We are not the only club to go through what can be euphemistically described as a barren spell in Scotland’s most famous tournament. As fate would have it, Hibs also waited 114 years between cup triumphs until they threw off their own curse in 2016 against a lacklustre Rangers side. David Gray wrote himself into Leith folklore on that sunny day with a late, late winner, sparking scenes of chaotic celebrations that lasted days, if not weeks. The years between were not kind to Hibs, who had to thole countless indignities, not least a hammering in the 2012 final to their bitter city rivals.
Yet, ask most Hibs fans if they’d trade their day of reckoning against Rangers for more victories in the preceding years and they’d say no. As the purveyors of the black stuff tell us (151 years old when we last won the Cup - finally, something older!), good things come to those who wait, and Dundee fans have done far more than our fair share of waiting.
I do sometimes wonder how we’d process victory if we actually lifted the trophy.

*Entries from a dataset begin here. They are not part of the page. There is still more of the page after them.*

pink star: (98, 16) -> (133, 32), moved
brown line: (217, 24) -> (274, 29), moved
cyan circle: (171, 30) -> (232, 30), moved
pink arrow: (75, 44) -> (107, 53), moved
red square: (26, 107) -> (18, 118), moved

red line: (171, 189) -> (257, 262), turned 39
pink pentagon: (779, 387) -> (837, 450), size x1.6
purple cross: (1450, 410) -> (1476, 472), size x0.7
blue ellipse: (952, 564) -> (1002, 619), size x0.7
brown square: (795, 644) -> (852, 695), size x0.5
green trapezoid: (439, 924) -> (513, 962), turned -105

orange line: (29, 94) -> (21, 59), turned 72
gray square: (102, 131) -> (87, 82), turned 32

Like our green and white friends from Leith, cup misery has become engrained and, dare I say it, expected. The mere idea of consigning “1910 never again” to the dustbin, twitter feeds full of hastily inscribed tattoos to mark the victory and innumerable testy households demanding the return of otherwise responsible dark blue parents from a fourth day straight on the town is difficult to comprehend. Like a dog chasing a car (horse-drawn carriages were still in use when we…okay, you get the picture), what would we do if we actually caught it?

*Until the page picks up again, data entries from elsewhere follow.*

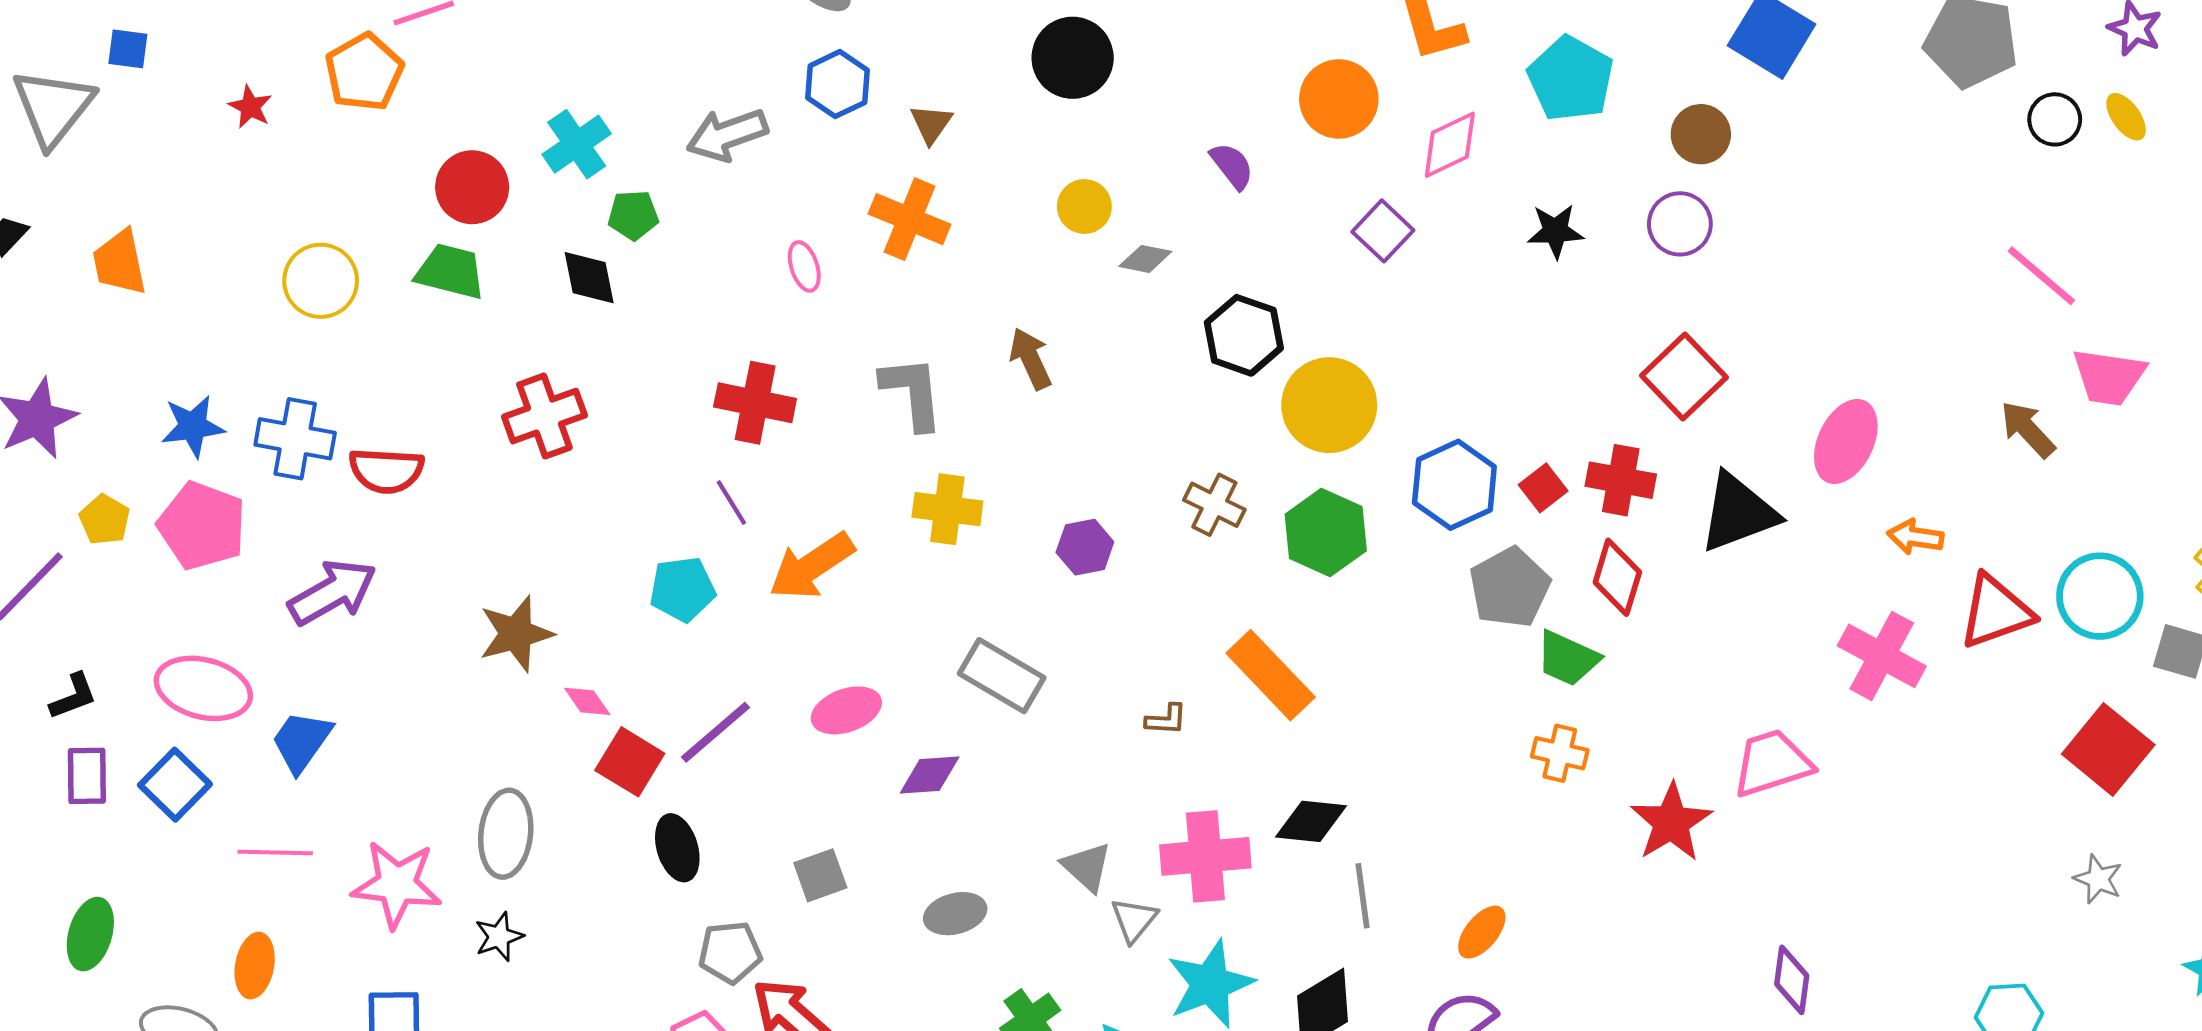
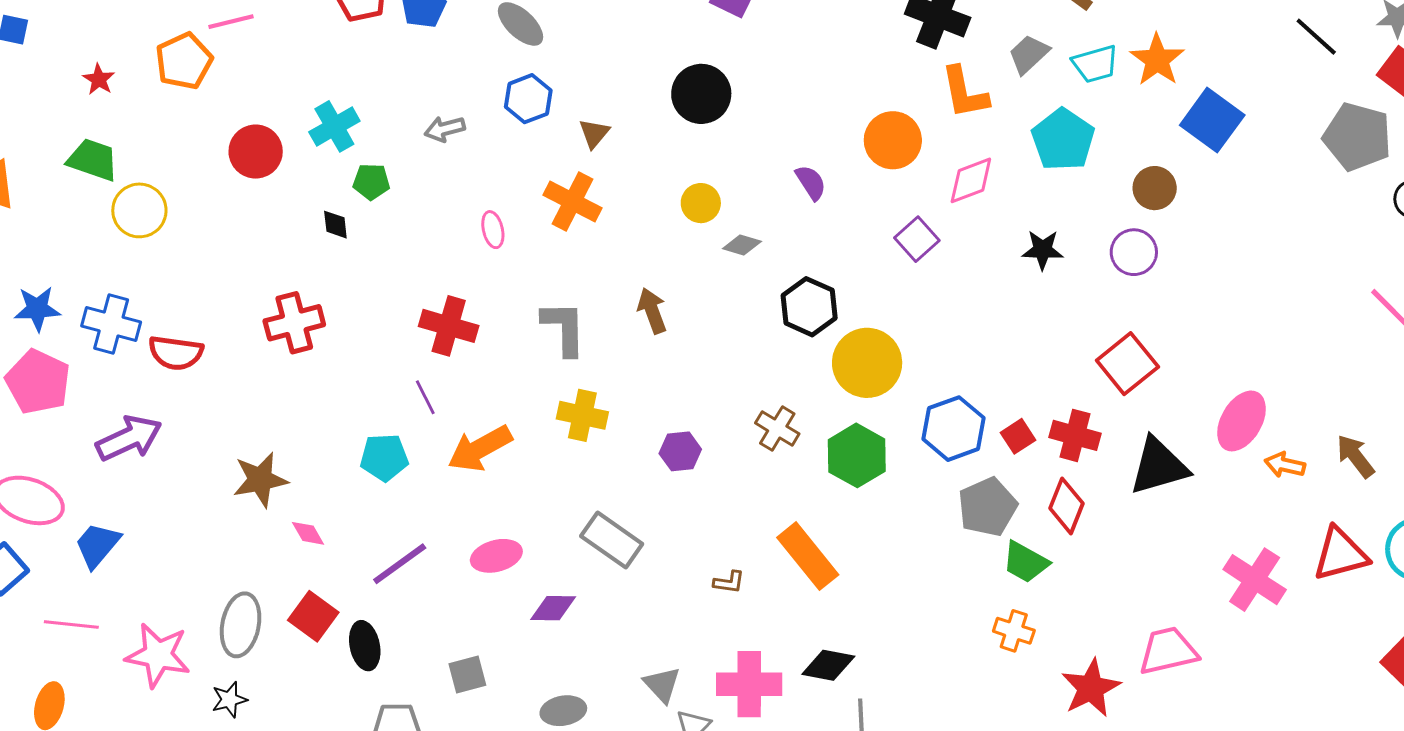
gray arrow: (727, 135) -> (445, 129), size x0.7
green trapezoid: (450, 272) -> (93, 160), moved
black diamond: (589, 278) -> (335, 225), size x0.7
brown arrow: (2028, 429) -> (1355, 456), moved
orange arrow: (1915, 537) -> (1285, 465), moved
red square: (630, 762) -> (313, 616), moved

Our season won’t be defined by the Scottish Cup - continuing to not only survive but thrive in the top tier is pleasant enough for us - but by god, would a cup run get the heart pumping. The romance of the cup, no matter how unrequited the love may be, does not die easily, even after 114 years of hurt. If the trophy is ready to end the will they won't they and say I do, then so are we. We might even throw in another trip on a horse-drawn carriage.